I do not buy the argument that the three-judge district court procedure is in any way relevant or to blame for the doctrinal trends Gans is decrying. First, as Gans notes, the most significant recent case--Shelby County--did not come from a three-judge court, but SCOTUS took the case anyway and a narrow majority gutted the Voting Rights Act. Second, and more importantly, the three-judge district court does not benefit conservatives or liberals as much as it benefits whoever happens to be bringing the legal challenges. As Gans himself acknowledges, three-judge district courts were a central feature in litigation challenging Jim Crow and other discriminatory policies during the Civil Rights Era, with the NAACP and other litigators designing legal strategy specifically to get into a three-judge court; this enabled plaintiffs to avoid hostile individual district judges in favor of a broader panel and to get cases to SCOTUS more quickly. But that current challenges are being brought by conservatives and creating constitutional doctrine that Gans obviously dislikes does not reflect anything about the wisdom (or lack thereof) of the three-judge process. If we accept constitutional impact litigation as a legitimate use of the courts, it cannot matter who is bringing the challenge or the positions they are urging; the complaint can only be about the doctrine, not the process that got us there.

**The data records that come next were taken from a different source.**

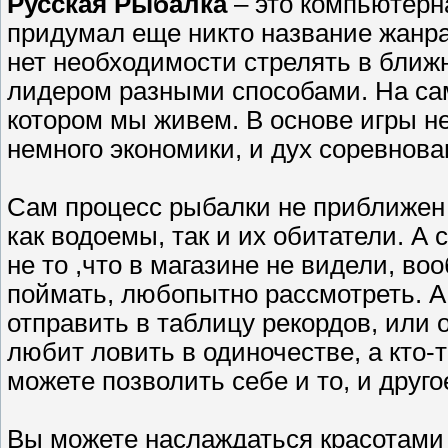
Русская Рыбалка
– это компьютерна
придумал еще никто название жанра,
нет необходимости стрелять в ближн
лидером разными способами. На сам
котором мы живем. В основе игры н
немного экономики, и дух соревнова
Сам процесс рыбалки не приближен 
как водоемы, так и их обитатели. А 
не то ,что в магазине не видели, в
поймать, любопытно рассмотреть. А 
отправить в таблицу рекордов, или 
любит ловить в одиночестве, а кто-
можете позволить себе и то, и друго
Вы можете наслаждаться красотами п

For the best history of the three-judge process, including its role during the Civil Rights Era and its restriction in the '70s (based on the perception that they no longer were necessary), see Michael Solimine's 2008 article.
Thursday, June 11, 2015
The Chief, the First Amendment, and the assignment power
At CoOp, Ron Collins writes about Chief Justice Roberts' emergence as the Court's leading voice on the First Amendment, a voice that "is already towering over that of others on the Court." Collins emphasizes the number of free speech majority opinions Roberts has authored in his decade on the Court--13, far more than the next two Justices (Scalia and Kennedy) combined, usually (with several notable exceptions) upholding the free speech claim, whether for better or worse.

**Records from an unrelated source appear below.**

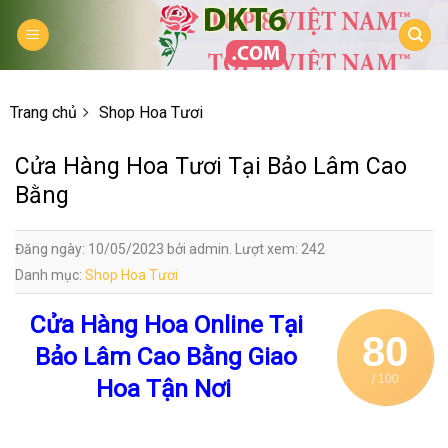
Skip
to
content
Trang chủ
Shop Hoa Tươi
Cửa Hàng Hoa Tươi Tại Bảo Lâm Cao
Bằng
Đăng ngày: 10/05/2023 bởi admin. Lượt xem: 242
Danh mục:
Shop Hoa Tươi
Cửa Hàng Hoa Online Tại
80
Bảo Lâm Cao Bằng Giao
/ 100
Hoa Tận Nơi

But as I wrote in a comment to Ron's post, counting majority opinions is confounded somewhat by the fact that, as Chief, Roberts wields the assignment power whenever he is in the majority. And one reason he writes so much more than any other Justice is that he keeps assigning these cases to himself. Obviously, Roberts must hold a generally highly speech-protective vision of the First Amendment (perhaps Collins is correct that it is the most protective on the Court) in order to be in the majority and thus in position to assign the opinion. But Chief Justice Warren also was consistently in the majority in free speech cases, also usually to uphold the constitutional claim. The difference is that Warren assigned many of these cases to Justice Brennan, which enabled Brennan to emerge as the Court's second great First Amendment voice.
Roberts could as easily have assigned some of these cases to, for example, Kennedy--who has joined most of Roberts' free speech opinions and thus shares a similar First Amendment vision--in the same way. That he has not done so could tell us many different things. It could be about Roberts' unique views of the First Amendment and his specific desire to carry the First Amendment mantle. But it also could be about Roberts' unique views of the assignment power.
Update: A reader shares this 2013 Judicature essay by Linda Greenhouse exploring Roberts' self-assignment practices, which notes the prevalence of First Amendment (including religion) cases that Roberts has kept for himself.